● **Your objective**: All of the data must be output exactly, with every picture left out.

● **Provided data**:
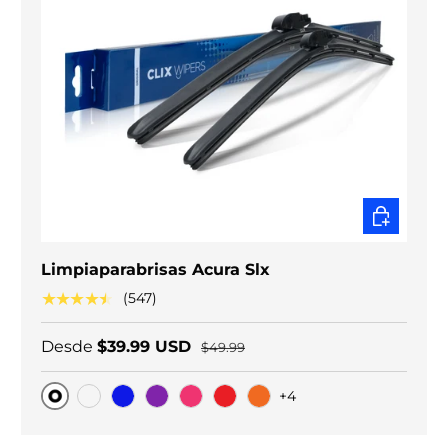
ELEGIR O
Limpiaparabrisas Acura Slx
★★★★★
(547)
Desde
$39.99 USD
$49.99
+4
Original
Carbono negro
Blue
Purple
Pink
Red
Orange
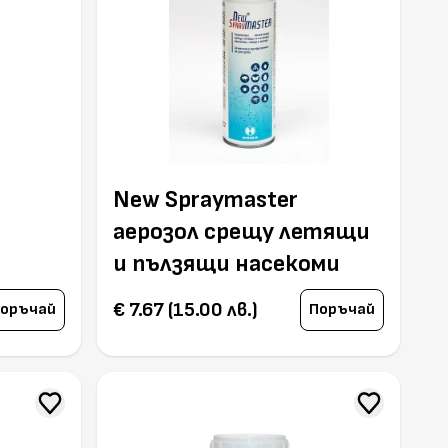
New Spraymaster
аерозол срещу летящи
и пълзящи насекоми
€ 7.67 (15.00 лв.)
оръчай
Поръчай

● **Exercise answer**:
ELEGIR O
Limpiaparabrisas Acura Slx
★★★★★
(547)
Desde
$39.99 USD
$49.99
+4
Original
Carbono negro
Blue
Purple
Pink
Red
Orange
New Spraymaster
аерозол срещу летящи
и пълзящи насекоми
€ 7.67 (15.00 лв.)
оръчай
Поръчай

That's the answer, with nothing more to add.